Dans le Bulletin officiel [1], le programme se présente en ces termes :

L’essentiel est de présenter Mahomet, le Coran et la diffusion de l’Islam et de sa civilisation. On insistera davantage sur cette dernière et son rayonnement, abordés à partir de l’exemple d’une ville, que sur les constructions politiques qui résultent de l’expansion.

– Carte : le monde musulman au VIIIe siècle.
– Repère chronologique : l’hégire (622).
– Documents : extraits du Coran [2] ; une mosquée.
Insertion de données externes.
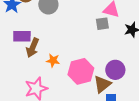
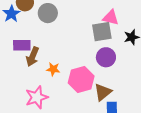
gray square: (102, 24) -> (102, 32), size x1.5
purple circle: (115, 70) -> (106, 57), moved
L’éditeur de livres scolaires Belin a choisi de présenter le Prophète (saws) d’une façon qui déplaît fortement aux mêmes qui ont applaudi des deux mains la relaxe de Charlie Hebdo lors du procès contre les caricatures du Prophète (saws).
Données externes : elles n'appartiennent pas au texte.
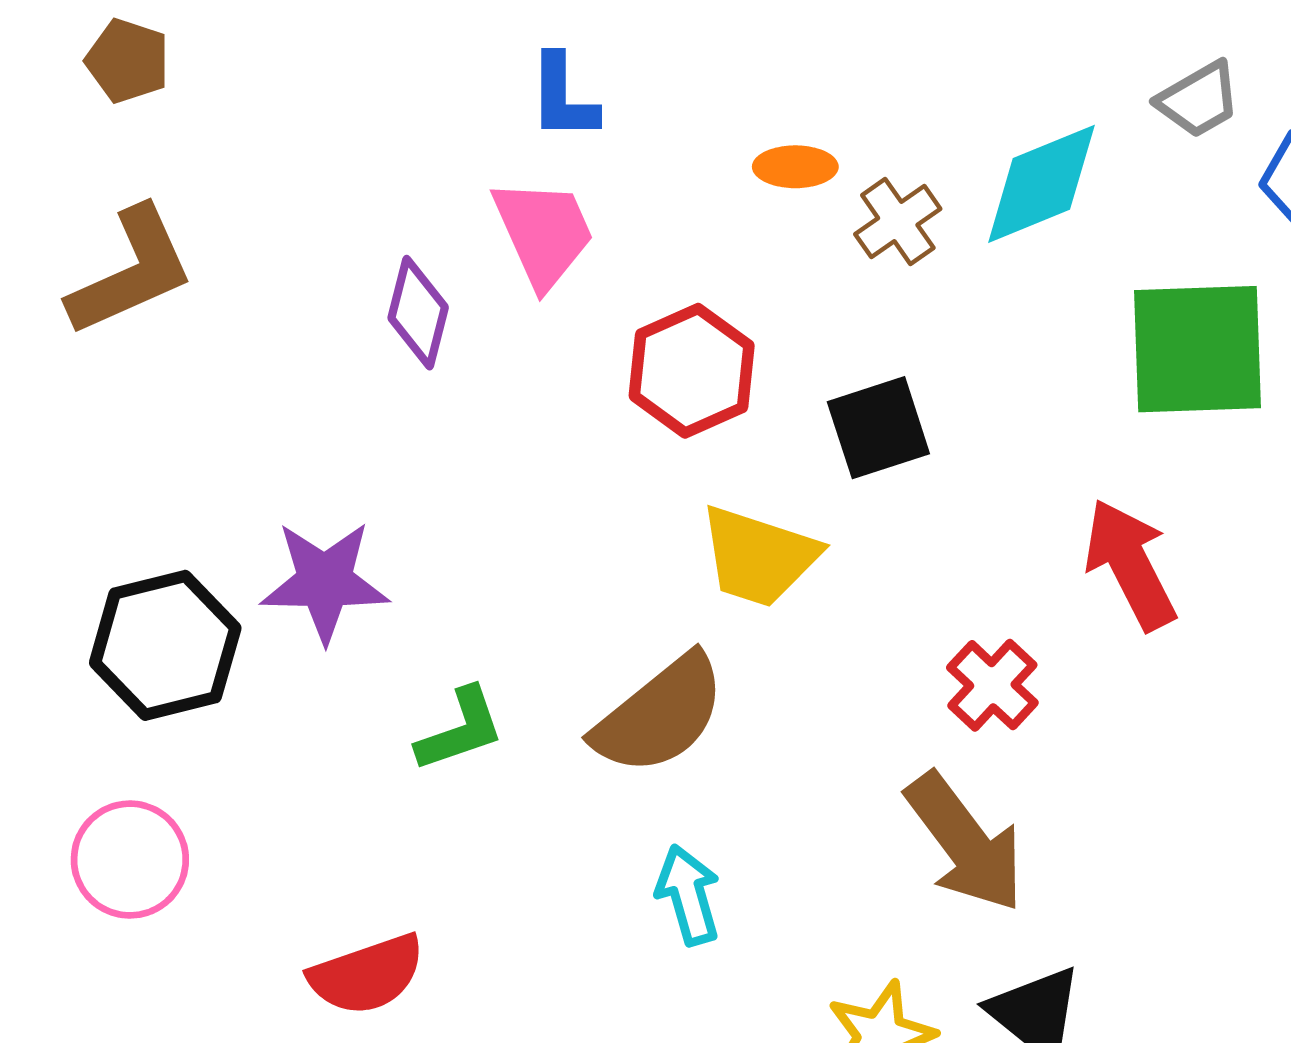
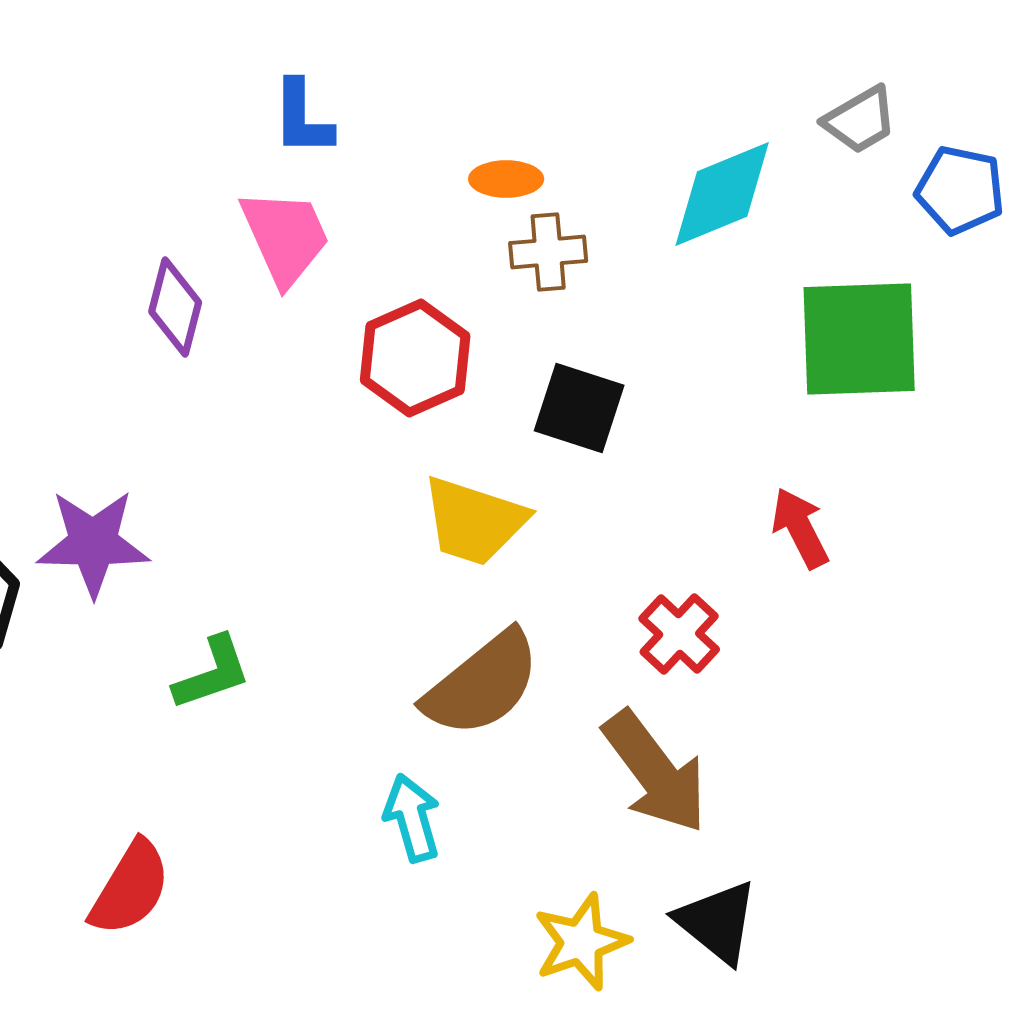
brown cross: (898, 221) -> (548, 252), moved, turned 30
black square: (878, 428) -> (579, 408), turned 36
red arrow: (1130, 564) -> (800, 528), size x0.7
brown semicircle: (660, 715) -> (482, 684), moved
red semicircle: (367, 975) -> (130, 888), turned -40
Belin a en effet flouté le visage du Prophète (saws) dans une miniature [3]datant du XIIIe siècle après J.-C. qui figure dans un de ses ouvrages d’histoire-géographie de cinquième. La miniature est censée représenter le Prophète (saws) à Médine lors d’un dars (discours) à ses Compagnons. Le visage n’apparaît plus sur la reproduction du nouveau manuel. Nouveau, car dans l’édition précédente la miniature n’a pas été retouchée.

La décision de flouter est éditoriale, selon les explications de l’éditeur qui explique qu’il a “fait le choix de laisser à sa place le document historique mais de +flouter+ de façon très visible, et en surimpression sur le document, la figure du prophète Mohammed”. Choix qui, insiste Belin, “ne falsifie pas le document” (source AFP).

S’agissant de la miniature, il est de toute vraisemblance le fait d’un artiste chiite. L’interdiction de représenter les êtres vivants en général et le Prophète en particulier est typiquement sunnite. Cette interdiction (appelée aussi aniconisme [4]) est peu ou prou reconnue dans le chiisme, alors qu’elle est à peu de choses près totale chez les sunnites. A cet égard, pour une vision d’ensemble sur la question, nous vous conseillons la lecture de cet article : Les représentations d’êtres vivants (sûra) sont-elles autorisées [5] ?

Référence du manuel, édité en 30 000 exemplaires : Histoire Géographie [6], 5e, Editions Belin, sous la direction de Eric Chaudron et Rémy Knafou, 2005, page 27.